*** Source data ***
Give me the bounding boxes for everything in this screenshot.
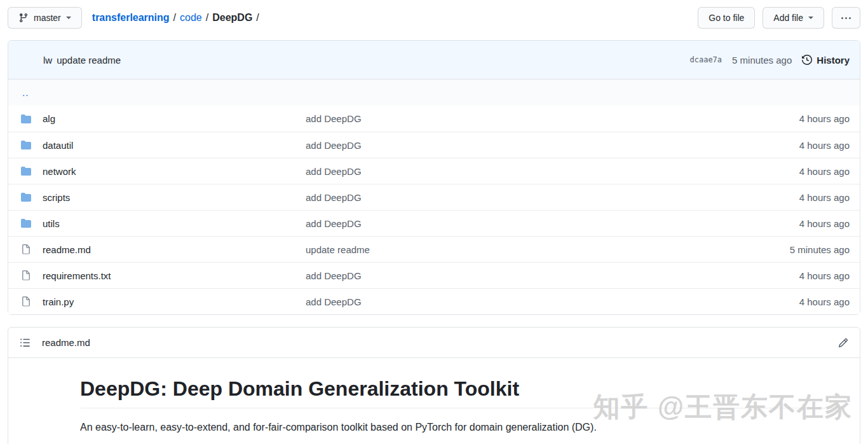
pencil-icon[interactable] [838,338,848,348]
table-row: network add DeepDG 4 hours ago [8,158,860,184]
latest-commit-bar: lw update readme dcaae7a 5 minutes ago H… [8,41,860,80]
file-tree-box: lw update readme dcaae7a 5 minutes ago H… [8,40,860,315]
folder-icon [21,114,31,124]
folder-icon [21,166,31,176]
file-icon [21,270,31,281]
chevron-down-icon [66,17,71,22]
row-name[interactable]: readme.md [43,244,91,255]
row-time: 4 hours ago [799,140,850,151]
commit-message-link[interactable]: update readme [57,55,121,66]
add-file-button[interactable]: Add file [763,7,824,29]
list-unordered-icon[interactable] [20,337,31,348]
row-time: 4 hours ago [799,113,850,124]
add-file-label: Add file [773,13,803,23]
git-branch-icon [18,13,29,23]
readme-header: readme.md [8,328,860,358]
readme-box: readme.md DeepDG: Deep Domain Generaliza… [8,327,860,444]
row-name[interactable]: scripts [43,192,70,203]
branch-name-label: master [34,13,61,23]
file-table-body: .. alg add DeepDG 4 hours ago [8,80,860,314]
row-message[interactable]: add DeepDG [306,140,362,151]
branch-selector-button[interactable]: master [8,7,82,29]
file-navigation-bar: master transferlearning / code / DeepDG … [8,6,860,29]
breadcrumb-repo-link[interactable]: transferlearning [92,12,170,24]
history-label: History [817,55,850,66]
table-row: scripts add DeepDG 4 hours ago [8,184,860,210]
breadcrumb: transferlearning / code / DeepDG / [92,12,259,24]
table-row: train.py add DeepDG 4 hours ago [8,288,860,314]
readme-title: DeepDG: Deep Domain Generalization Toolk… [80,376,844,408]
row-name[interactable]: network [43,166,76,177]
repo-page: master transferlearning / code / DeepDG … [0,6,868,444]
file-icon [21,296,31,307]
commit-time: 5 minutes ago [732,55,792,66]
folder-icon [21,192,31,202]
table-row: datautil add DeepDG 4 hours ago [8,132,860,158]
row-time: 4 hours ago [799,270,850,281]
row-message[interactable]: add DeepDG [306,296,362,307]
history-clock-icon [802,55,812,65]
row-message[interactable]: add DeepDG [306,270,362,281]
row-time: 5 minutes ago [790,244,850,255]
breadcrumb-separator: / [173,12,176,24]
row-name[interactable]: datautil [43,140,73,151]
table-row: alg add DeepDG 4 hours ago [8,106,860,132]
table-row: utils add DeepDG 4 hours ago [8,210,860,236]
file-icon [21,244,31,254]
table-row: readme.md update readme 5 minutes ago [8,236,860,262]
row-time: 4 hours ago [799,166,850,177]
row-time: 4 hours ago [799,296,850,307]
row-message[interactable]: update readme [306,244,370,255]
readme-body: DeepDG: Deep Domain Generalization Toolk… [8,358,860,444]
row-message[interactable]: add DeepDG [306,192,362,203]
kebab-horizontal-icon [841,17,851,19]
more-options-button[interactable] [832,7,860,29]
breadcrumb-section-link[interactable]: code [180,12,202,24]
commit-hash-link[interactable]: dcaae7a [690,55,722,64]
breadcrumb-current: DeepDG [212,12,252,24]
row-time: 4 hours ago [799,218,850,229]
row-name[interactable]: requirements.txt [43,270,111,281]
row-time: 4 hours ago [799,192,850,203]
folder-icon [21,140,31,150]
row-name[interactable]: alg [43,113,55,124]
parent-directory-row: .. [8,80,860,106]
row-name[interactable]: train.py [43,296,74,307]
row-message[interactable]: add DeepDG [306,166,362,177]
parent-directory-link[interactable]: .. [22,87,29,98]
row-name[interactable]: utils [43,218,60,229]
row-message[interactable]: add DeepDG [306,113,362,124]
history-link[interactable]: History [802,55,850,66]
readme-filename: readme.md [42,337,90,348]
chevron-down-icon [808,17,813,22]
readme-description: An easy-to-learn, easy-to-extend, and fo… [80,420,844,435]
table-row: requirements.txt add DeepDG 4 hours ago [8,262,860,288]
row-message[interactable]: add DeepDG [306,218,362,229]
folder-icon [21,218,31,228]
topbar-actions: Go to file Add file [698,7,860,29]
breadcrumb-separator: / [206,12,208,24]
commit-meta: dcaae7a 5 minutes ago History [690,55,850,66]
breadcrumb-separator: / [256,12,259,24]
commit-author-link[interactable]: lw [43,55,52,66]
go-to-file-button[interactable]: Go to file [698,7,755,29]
*** End of Source data ***
* [Task description] Your answer should be a single number: the count of lines in the entries that contain "label".

* [Exercise result] 3